Trump could ask the Supreme Court to hear his appeal, but that court is not obligated to do so.

A spokesman for Trump's legal team suggested the president would take that step, saying that the "Democrat-funded Carroll Hoax" will "continue to be appealed."

"President Trump will keep winning against Liberal Lawfare, as he is focusing on his mission to Make America Great Again," the spokesman said in a statement.

Carroll's attorney, Roberta Kaplan, said, "E. Jean Carroll is very pleased with today's decision."

"Although President Trump continues to try every possible maneuver to challenge the findings of two separate juries, those efforts have failed. He remains liable for sexual assault and defamation," Kaplan said.

Both this lawsuit and the other suit filed by Carroll relate to her claim that Trump defamed her in statements denying her 2019 allegation that he sexually assaulted her in a dressing room in the Bergdorf Goodman department store in Manhattan in the 1990s.

Carroll's first suit in Manhattan federal court, which related to comments that Trump made about her in 2019, ended with a January 2024 verdict in her favor. Jurors in that case awarded her $83.3 million in damages from Trump for defaming her.

A panel of 2nd Circuit judges is scheduled to hear oral arguments on June 24 in Trump's appeal of the verdict in that case.

On Wednesday, the appeals court denied a request from Trump's attorneys to delay those arguments until the court decides whether the United States can replace Trump as the defendant in that case on the grounds that he is president.

Carroll sued Trump again in 2022, for battery and defamation, after New York passed a law that temporarily allowed people to file claims of sexual assault for alleged incidents that occurred outside the normal statute of limitations.

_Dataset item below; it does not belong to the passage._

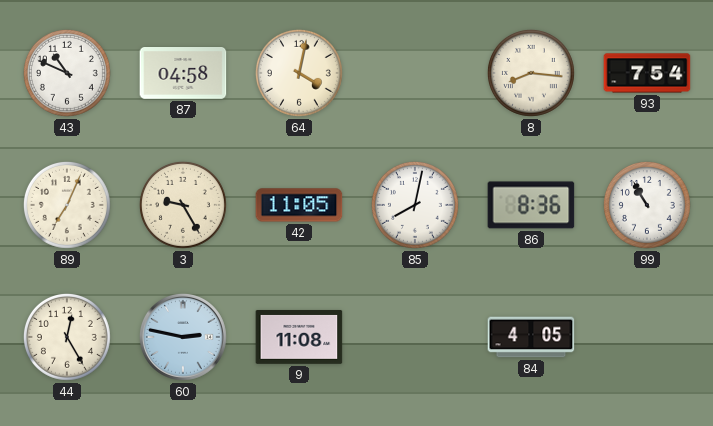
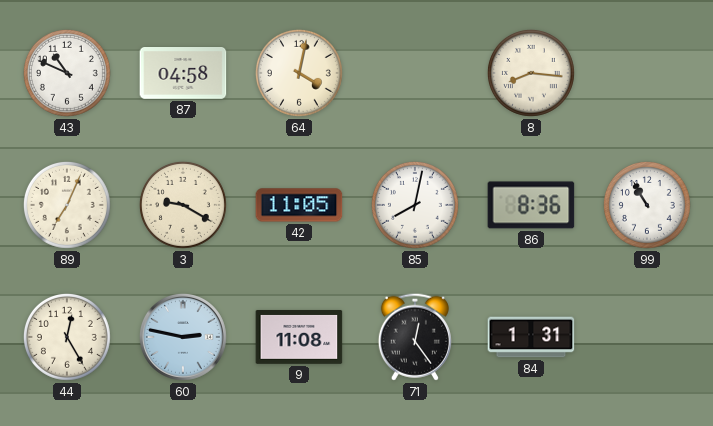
93: 7:54 -> none
3: 9:25 -> 9:20
71: none -> 12:24
84: 4:05 -> 1:31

That case, which was the subject of Friday's decision by the 2nd Circuit, included claims about the incident in the store and Trump's statements about the writer in 2022.

In his written dissent arguing that the full 2nd Circuit should have reheard the appeal, Judge Steven Menashi said the three-judge appeals panel that upheld the jury's verdict "sanctioned striking departures" from legal precedent "to justify the irregular judgment in this case."

Menashi wrote that Manhattan District Court Judge Lewis Kaplan, who presided over the trial of Caroll's lawsuit, excluded key evidence, allowing her attorneys to more easily argue that Trump's comments met the legal standard for defamation.

The dissent also disputed Kaplan's interpretation of legal rules that allowed "stale witness testimony about a brief encounter that allegedly occurred forty-five years earlier."

That testimony came from Jessica Leeds, a woman who told jurors that during an encounter with Trump on an airplane, he "grabbed [her] with his hands, tried to kiss [her], grabbed [her] breasts, and pulled [her] towards him," the dissent noted.

Menashi was joined in his dissent by Judge Michael Park. Both judges were appointed to the circuit by Trump in 2019, during his first term in the White House.

Four other 2nd Circuit judges pushed back on Menashi and Park, writing that the "dissenting opinion would have us stray far from our proper role as a court of review."

Those judges said that an en banc rehearing is almost always granted to resolve "a question of exceptional importance or a conflict between the panel's opinion and appellate precedent."

"The dissenting opinion ignores this rule of restraint," they wrote.

Two of the three circuit court judges who rejected Trump's effort to overturn the verdict in December filed a separate statement endorsing the majority's view that "the criteria for en banc rehearing have not been met."

Those judges, Denny Chin and Susan Carney, responded at length to Menashi's arguments.

"Even on his own terms, our dissenting colleague fails to explain why any purported error warrants a retrial or full court review," Chin and Carney wrote.